Drexler: Why there are more walk-away moms
Eleven years ago, Brenda Heist dropped off her young kids at school -- and never returned. Not to pick them up later, and not to their Pennsylvania home. The family thought she was dead. That something terrible had happened to her. What else could explain the sudden disappearance of a woman her daughter, then 8, later described as a "great" mom?
But then last week, after more than a decade, Heist turned up in Florida, revealing to police that she hadn't been kidnapped or killed. She had, she said, been stressed.
Most mothers are familiar with the feeling -- for some it's more fleeting than for others -- of total exhaustion, frustration, a sense of being overwhelmed by duty and the responsibility of raising children. Maybe some indulge in a momentary fantasy of running away.
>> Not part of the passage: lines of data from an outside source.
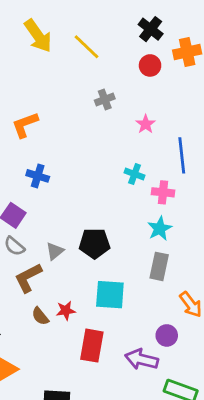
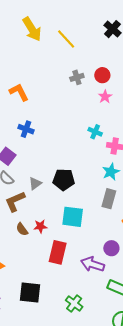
red circle: (150, 65) -> (102, 75), moved
orange L-shape: (25, 125) -> (19, 92), turned 80

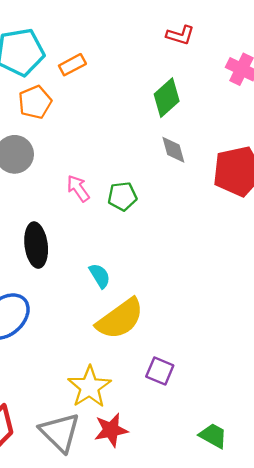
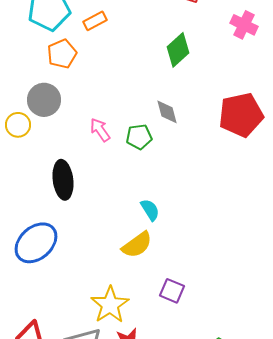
gray diamond: (173, 150) -> (167, 112), moved
cyan semicircle: (100, 276) -> (150, 210), moved
yellow semicircle: (120, 319) -> (137, 245), size x0.7

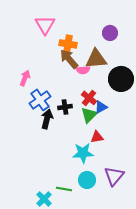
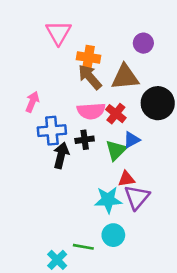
pink semicircle: (83, 70) -> (91, 111), moved, size x1.5
red cross: (89, 98) -> (116, 114), moved
blue cross: (40, 100) -> (52, 131), turned 30
purple triangle: (114, 176) -> (137, 197), moved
Though there are no hard numbers, reports would seem to indicate that the number of moms who actually do run away -- or at least walk away -- is increasing. According to the U.S. Census Bureau, the number of single fathers has been rising steadily, from more than 600,000 in 1982 to more than 2 million in 2011. Anecdotally, too, we're hearing more from mothers who leave their children due to choice or circumstance. There's Rahna Reiko Rizzuto, who wrote in an essay for Salon.com that she realized, when her sons were 3 and 5 that she didn't want to be a full-time mother anymore. There are even support groups now for women who decide to leave their children.
What is happening?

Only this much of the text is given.